Tariff policy remains the primary source of macroeconomic uncertainty for the technology sector. Companies whose supply chains are deeply integrated into global trade — from chip manufacturers to server hardware assemblers — cannot adequately plan expenses and forecast margins when the rules of the game change with each new statement from Washington. Semiconductor companies proved particularly vulnerable, for whom Asia remains a critical manufacturing hub. Any tightening of the tariff regime directly impacts their costs and, as a consequence, their profitability.

But if tariffs are an external shock, then anxiety around AI has been growing from within the industry itself. After two years of unprecedented investment boom, when companies poured tens of billions of dollars into building data centers, purchasing GPUs, and developing models, the market is beginning to ask an uncomfortable question: where is the return on these investments? Corporate adoption of AI is progressing slower than expected. Many pilot projects never transitioned to full-scale deployment. Monetization of generative AI beyond a few large platforms remains more of a promise than reality. This gap between capital expenditures and actual revenue increasingly concerns investors.

The coming week promises to be defining. Ahead are quarterly earnings reports from two companies that best reflect current market sentiment. Nvidia, which became the symbol of the AI boom and the primary beneficiary of the race for computing power, must demonstrate that demand for its accelerators continues to grow.

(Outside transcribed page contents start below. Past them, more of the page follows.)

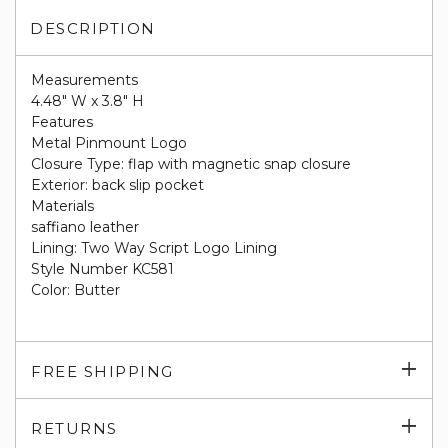
DESCRIPTION
Measurements
4.48" W x 3.8" H
Features
Metal Pinmount Logo
Closure Type: flap with magnetic snap closure
Exterior: back slip pocket
Materials
saffiano leather
Lining: Two Way Script Logo Lining
Style Number KC581
Color: Butter
Exp
FREE SHIPPING
su
Exp
RETURNS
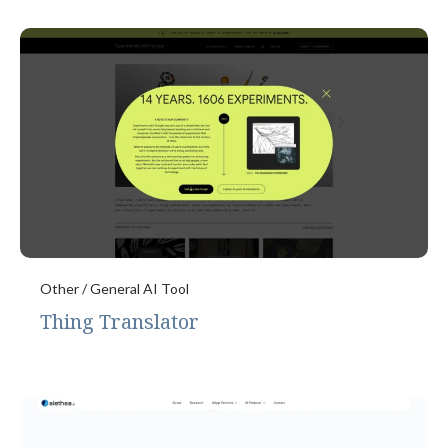
Other / General AI Tool
Thing Translator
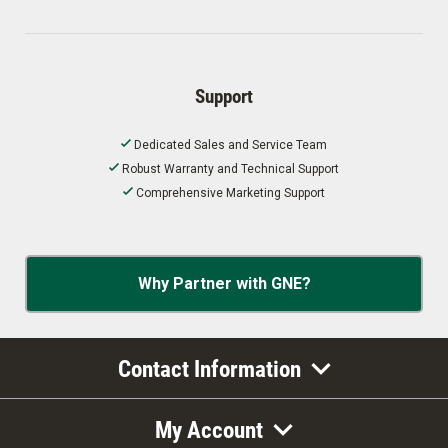
Support
Dedicated Sales and Service Team
Robust Warranty and Technical Support
Comprehensive Marketing Support
Why Partner with GNE?
Contact Information
My Account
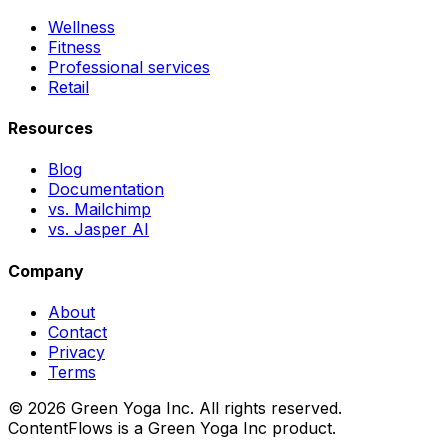
Wellness
Fitness
Professional services
Retail
Resources
Blog
Documentation
vs. Mailchimp
vs. Jasper AI
Company
About
Contact
Privacy
Terms
© 2026 Green Yoga Inc. All rights reserved.
ContentFlows is a Green Yoga Inc product.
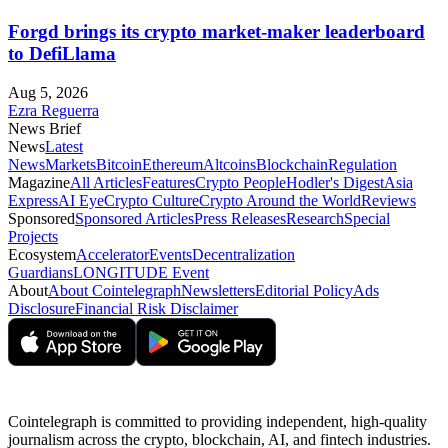
Forgd brings its crypto market-maker leaderboard
to DefiLlama
Aug 5, 2026
Ezra Reguerra
News Brief
News
Latest
News
Markets
Bitcoin
Ethereum
Altcoins
Blockchain
Regulation
Magazine
All Articles
Features
Crypto People
Hodler's Digest
Asia
Express
AI Eye
Crypto Culture
Crypto Around the World
Reviews
Sponsored
Sponsored Articles
Press Releases
Research
Special
Projects
Ecosystem
Accelerator
Events
Decentralization
Guardians
LONGITUDE Event
About
About Cointelegraph
Newsletters
Editorial Policy
Ads
Disclosure
Financial Risk Disclaimer
Cointelegraph is committed to providing independent, high-quality
journalism across the crypto, blockchain, AI, and fintech industries.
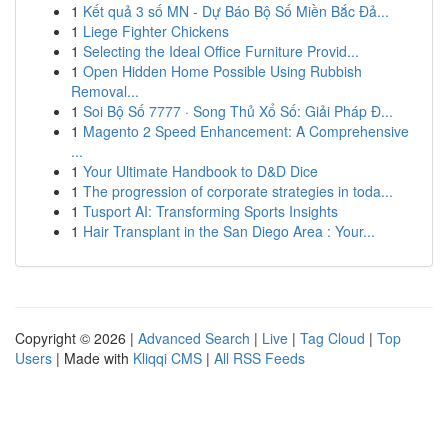
1
Kết quả 3 số MN - Dự Báo Bộ Số Miền Bắc Đả...
1
Liege Fighter Chickens
1
Selecting the Ideal Office Furniture Provid...
1
Open Hidden Home Possible Using Rubbish
Removal...
1
Soi Bộ Số 7777 · Song Thủ Xổ Số: Giải Pháp Đ...
1
Magento 2 Speed Enhancement: A Comprehensive
...
1
Your Ultimate Handbook to D&D Dice
1
The progression of corporate strategies in toda...
1
Tusport AI: Transforming Sports Insights
1
Hair Transplant in the San Diego Area : Your...
Copyright © 2026 |
Advanced Search
|
Live
|
Tag Cloud
|
Top
Users
| Made with
Kliqqi CMS
|
All RSS Feeds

Any hint of slowing growth pace or cautious guidance from management could trigger a massive sell-off not only in the company's stock but across the entire sector. Salesforce, in turn, will show how successfully a major corporate vendor converts AI functionality into actual revenue growth. Its results will serve as an indicator of whether corporate clients are ready to pay a premium for AI tools or whether the market overestimated the speed of their adoption.

The cryptocurrency market, which in recent years has become increasingly correlated with sentiment in the technology sector, also came under pressure. Bitcoin fell below the $65,000 mark — the second time in February. This is particularly notable given that just a few months ago the crypto community was extraordinarily optimistic. Bitcoin's decline in this context is not so much a story about crypto as an indicator of a general deterioration in appetite for risk. When investors get nervous, the most speculative assets are the first to be hit.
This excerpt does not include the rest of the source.